Diplomats have accused the United States of seeking to delay publication of the findings by the U.N. Group of Experts to give neighboring Rwanda time to formulate a response.
In a closed door briefing to the U.N. sanctions committee earlier this month, the Group of Experts verbally presented evidence to show Rwandan Defence Minister James Kaberebe was in constant contact with Congolese rebels led by renegade general Bosco Ntaganda, according to leaked notes seen by Reuters.
Other top officials including the head of the Rwandan army, Charles Kayonga, and a security adviser to President Paul Kagame were cited by investigators as being "directly implicated" in supporting Ntaganda, who is wanted by the International Criminal Court for war crimes.
Rwanda has a history of supporting rebel groups in its vast and unstable neighbor, but it has strenuously denied accusations that it backs the so-called M23 rebellion.
The allegations of Rwandan support risk sparking a diplomatic firestorm as Rwanda bids for a seat on the U.N.'s Security Council. Rwanda's foreign minister is due to hold a press conference in New York on Monday.
The wrangling could spell the end of a strained three-year diplomatic truce between Congo and Rwanda seen as critical to maintaining a fragile stability in the region after nearly two decades of conflict.
The rebellion has seen hundreds of defectors from the army battling government troops in Congo's eastern hills near the Rwandan border, forcing more than 200,000 people to flee their homes since April.
Diplomats in New York say the authors of the report have come under intense pressure to delay publication of the allegations until Rwanda has had a chance to respond.
Officials from the United States - a longtime ally of President Kagame - have denied accusations from the Congolese government and rights groups that they are blocking disclosure. The officials say they want more time to consider the information.

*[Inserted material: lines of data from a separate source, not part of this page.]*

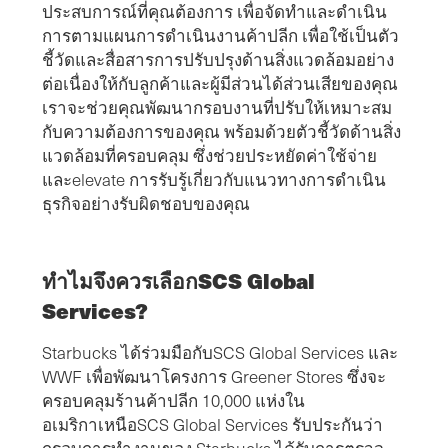
ประสบการณ์ที่คุณต้องการ เพื่อจัดทำและดำเนิน
การตามแผนการดำเนินงานค้าปลีก เพื่อใช้เป็นตัว
ชี้วัดและสื่อสารการปรับปรุงด้านสิ่งแวดล้อมอย่าง
ต่อเนื่องให้กับลูกค้าและผู้มีส่วนได้ส่วนเสียของคุณ
เราจะช่วยคุณพัฒนากรอบงานที่ปรับให้เหมาะสม
กับความต้องการของคุณ พร้อมด้วยตัวชี้วัดด้านสิ่ง
แวดล้อมที่ครอบคลุม ซึ่งช่วยประหยัดค่าใช้จ่าย
และelevate การรับรู้เกี่ยวกับแนวทางการดำเนิน
ธุรกิจอย่างรับผิดชอบของคุณ
ทำไมจึงควรเลือกSCS Global
Services?
Starbucks ได้ร่วมมือกับSCS Global Services และ
WWF เพื่อพัฒนาโครงการ Greener Stores ซึ่งจะ
ครอบคลุมร้านค้าปลีก 10,000 แห่งใน
อเมริกาเหนือSCS Global Services รับประกันว่า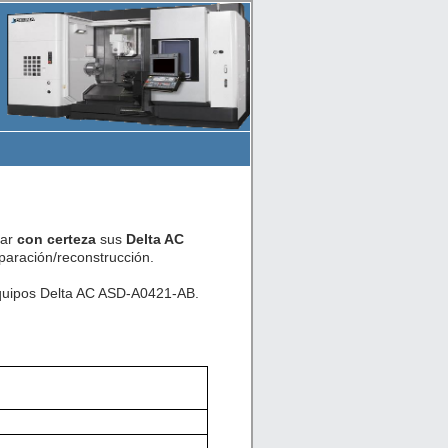
car
con certeza
sus
Delta AC
aración/reconstrucción.
equipos Delta AC ASD-A0421-AB.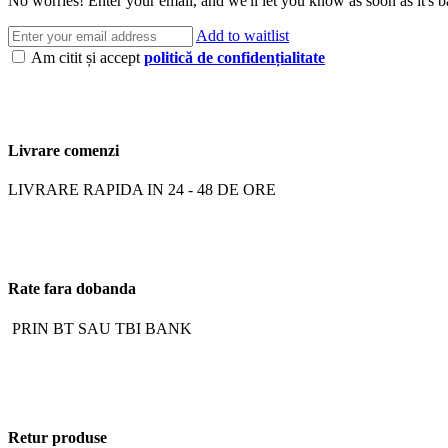
No worries! Enter your email, and we'll let you know as soon as it's b
Add to waitlist
Am citit și accept
politică de confidențialitate
Livrare comenzi
LIVRARE RAPIDA IN 24 - 48 DE ORE
Rate fara dobanda
PRIN BT SAU TBI BANK
Retur produse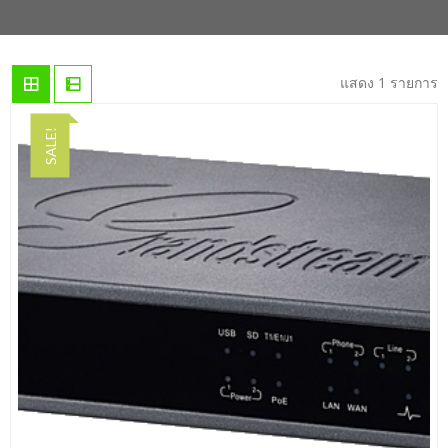
แสดง 1 รายการ
SALE!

The 50-page interim report, released on Friday, makes no reference to Rwandan backing for the M23 mutineers - but the introductory note said more information was expected to follow.
"The Group of Experts intends to transmit to the Security Council...an addendum to the interim report in due course."

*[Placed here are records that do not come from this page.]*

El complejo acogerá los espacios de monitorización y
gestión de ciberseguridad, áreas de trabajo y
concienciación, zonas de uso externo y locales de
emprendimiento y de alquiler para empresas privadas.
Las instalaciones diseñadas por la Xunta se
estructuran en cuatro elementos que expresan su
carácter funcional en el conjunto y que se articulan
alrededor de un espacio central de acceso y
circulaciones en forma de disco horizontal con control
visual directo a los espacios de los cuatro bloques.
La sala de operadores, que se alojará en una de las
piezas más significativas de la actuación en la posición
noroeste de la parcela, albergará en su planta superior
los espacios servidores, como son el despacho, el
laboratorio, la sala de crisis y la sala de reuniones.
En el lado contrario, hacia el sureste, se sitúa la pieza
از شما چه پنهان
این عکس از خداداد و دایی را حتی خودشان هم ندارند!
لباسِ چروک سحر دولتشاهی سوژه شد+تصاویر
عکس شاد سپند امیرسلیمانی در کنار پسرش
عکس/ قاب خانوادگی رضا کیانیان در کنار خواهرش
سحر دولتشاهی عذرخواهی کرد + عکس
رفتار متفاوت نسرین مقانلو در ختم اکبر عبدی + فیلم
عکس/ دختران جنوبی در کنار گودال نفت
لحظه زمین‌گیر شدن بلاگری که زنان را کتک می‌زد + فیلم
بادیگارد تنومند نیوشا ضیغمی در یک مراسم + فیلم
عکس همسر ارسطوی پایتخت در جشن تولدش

The Group of Experts could not be immediately reached for comments on why Rwanda's role was left out of the report.
Congo has already said its own investigations show the mutineers have received support from across the border, but has stopped short of publicly blaming Kigali.

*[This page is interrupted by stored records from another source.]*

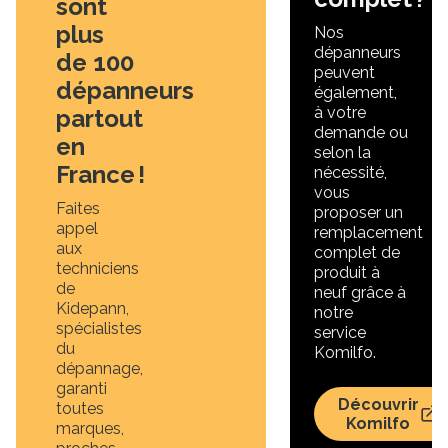
sont
plus
Nos
dépanneurs
de 100
peuvent
dépanneurs
également,
à votre
partout
demande ou
en
selon la
France !
nécessité,
vous
Faites
proposer un
appel
remplacement
aux
complet de
techniciens
produit à
de
neuf grâce à
Kidepann,
notre
spécialistes
service
du
Komilfo.
dépannage,
garanti
Découvrir
toutes
Komilfo
marques,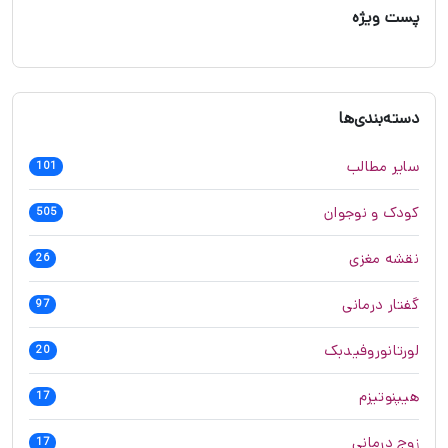
پست ویژه
دسته‌بندی‌ها
سایر مطالب
101
کودک و نوجوان
505
نقشه مغزی
26
گفتار درمانی
97
لورتانوروفیدبک
20
هیپنوتیزم
17
زوج درمانی
17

Earlier this week Kagame accused the international community of blaming Congo's instability on Rwanda and told the Congolese to take responsibility for what he said were internal problems.
Ntaganda and thousands of fighters from the Rwandan-backed CNDP rebel group were integrated into the Congolese army in 2009, but are still powerful in eastern Kivu provinces.
The Group of Experts found the mutiny had been planned since Congo's controversial presidential election last November, won by President Joseph Kabila despite allegations of fraud.
"Ex-CNDP commanders had anticipated that after securing President Kabila's re-election, there would be renewed efforts to deploy them outside the Kivus," the report stated, adding that the mutiny had been funded using embezzled army salaries and the profits of a series of bank raids.
The group spoke to witnesses who said the mutiny was being jointly commanded by Ntaganda and Colonel Sultani Makenga, despite repeated denials from the M23 that they are allied to Ntaganda, known by his nickname "The Terminator".
The report also uncovered links between the rebels and a splinter faction from the Rwandan FDLR rebel group which operates in eastern Congo.
Rwanda has repeatedly justified its support of armed groups in Congo, including the CNDP, by the need to tackle the FDLR threat, although some analysts have said this is a cover for maintaining its political and economic interests in the region.